What happens when white college students who have been posting on Instagram and sharing donation links in support of the Black Lives Matter movement, and the George Floyd protests come into contact with racists in their own community? At my university (a PWI), the answer disappointed me.
As the George Floyd protests gained traction, my university peers posting and espousing anti-racist viewpoints on social media surprised me, especially since my college experience had been underlined by casual and occasionally overt racism. I wanted to feel excited that my white peers were so vocally supporting the cause. However, there were nagging doubts in the back of my mind. Seeing all these students calling out racism and sticking up for justice online reminded me of how little I felt that sentiment in person, on my campus, amongst some of the same students. While I knew that obviously, Instagram activism doesn’t always translate, I wanted to believe in the best of those around me. But reality came crashing in with the clearest example of how Instagram and reality can be two different worlds, despite the powerful mobilizing nature of social media today.

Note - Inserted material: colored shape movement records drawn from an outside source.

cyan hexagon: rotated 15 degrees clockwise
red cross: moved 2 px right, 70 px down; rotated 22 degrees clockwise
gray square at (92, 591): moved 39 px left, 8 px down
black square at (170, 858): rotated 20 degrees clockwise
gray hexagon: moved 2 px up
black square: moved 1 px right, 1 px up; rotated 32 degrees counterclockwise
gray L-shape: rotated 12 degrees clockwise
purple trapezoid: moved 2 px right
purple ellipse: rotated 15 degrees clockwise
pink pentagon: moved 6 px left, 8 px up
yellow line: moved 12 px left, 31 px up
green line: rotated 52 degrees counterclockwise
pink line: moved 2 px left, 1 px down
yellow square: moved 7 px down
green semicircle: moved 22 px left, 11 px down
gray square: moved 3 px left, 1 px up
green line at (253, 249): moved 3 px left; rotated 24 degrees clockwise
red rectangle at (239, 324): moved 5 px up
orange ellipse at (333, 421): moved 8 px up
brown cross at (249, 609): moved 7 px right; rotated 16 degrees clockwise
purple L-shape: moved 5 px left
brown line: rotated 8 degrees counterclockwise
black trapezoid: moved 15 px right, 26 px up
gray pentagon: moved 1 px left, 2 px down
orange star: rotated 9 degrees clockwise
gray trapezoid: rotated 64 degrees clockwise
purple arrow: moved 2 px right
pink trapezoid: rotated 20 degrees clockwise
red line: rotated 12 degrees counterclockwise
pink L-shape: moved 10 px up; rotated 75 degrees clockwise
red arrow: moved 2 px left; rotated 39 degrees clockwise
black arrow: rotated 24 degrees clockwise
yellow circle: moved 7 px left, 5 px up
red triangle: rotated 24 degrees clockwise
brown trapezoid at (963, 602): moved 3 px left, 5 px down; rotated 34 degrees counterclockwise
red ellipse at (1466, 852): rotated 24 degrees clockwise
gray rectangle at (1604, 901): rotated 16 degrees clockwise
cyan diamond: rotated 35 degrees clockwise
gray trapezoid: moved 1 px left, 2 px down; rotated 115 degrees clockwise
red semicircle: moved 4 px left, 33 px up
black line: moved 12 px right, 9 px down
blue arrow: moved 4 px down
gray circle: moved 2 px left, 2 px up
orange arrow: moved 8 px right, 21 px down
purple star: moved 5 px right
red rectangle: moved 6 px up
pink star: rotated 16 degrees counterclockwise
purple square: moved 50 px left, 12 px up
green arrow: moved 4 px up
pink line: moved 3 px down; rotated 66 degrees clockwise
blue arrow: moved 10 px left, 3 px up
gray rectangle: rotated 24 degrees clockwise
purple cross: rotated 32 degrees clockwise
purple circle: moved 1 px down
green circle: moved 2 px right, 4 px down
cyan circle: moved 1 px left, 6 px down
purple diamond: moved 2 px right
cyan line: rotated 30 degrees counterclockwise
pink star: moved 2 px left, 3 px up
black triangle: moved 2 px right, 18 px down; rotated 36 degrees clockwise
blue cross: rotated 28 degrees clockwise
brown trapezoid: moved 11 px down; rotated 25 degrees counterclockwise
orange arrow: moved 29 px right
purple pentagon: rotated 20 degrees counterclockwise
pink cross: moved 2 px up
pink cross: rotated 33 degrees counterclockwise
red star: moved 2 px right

Online activism, in-person ambivalence
During my freshman year on campus, I had a racist roommate in my four-person room. She made comments disparaging affirmative action, looked down on students receiving financial aid, made racist comments about the Black and Latinx communities, and showed her narrow-minded outlook on the LGBTQ community.
And this year, on our campus, amidst the uproar, I saw her happily socializing with the same people who post radical anti-racist quotes on their Instagram stories. The symbolic “stand” of my white peers seemed to mean nothing. This is not to say that posts and information on social media “do nothing” or that they are unwelcome. However, when the posters fail to call out the problematic people in their own lives when college students fail to bring these same views to their own social circles and be anti-racist in the “real world,” performative activism fails Black people.
Throughout the movement for Black lives and particularly recently, young women have realized the power of their Instagram and other social media platforms to disrupt feeds and to share information, resources, and donations. Beautiful infographics, donation links, and antiracist quotes abound as young women realize that they can be a different type of “influencer.” However, the same women seem to lose steam or forget their power when interacting off-line. Perhaps they miss the comfort and curation of social media. But white discomfort with in-person anti-racism creates comfort and acceptance for racists. It creates like the ease and social acceptance my racist peer found on campus as I continued to feel othered as a Black woman.
How do we make social media count?
I challenge my fellow college students, not only to keep posting resources and donation links on their Instagram but also to make sure their actions in their own circle of friends match their posts. To make sure the language they are using and permitting, and the problematic people in their own life receive as many anti-racist lessons as their social media accounts. If not, social media can fall into the same traps and pitfalls that plague our everyday Instagram usage. Namely, posting for social capital and the distorted reality that stems from the disconnect between our true selves and the one we show online. When activism turns performative, it turns the cause into pageantry. When anti-racism becomes a tool for social capital without real-world actions, the movement for Black Lives turns into a trend to be ignored off-internet, or worse forgotten.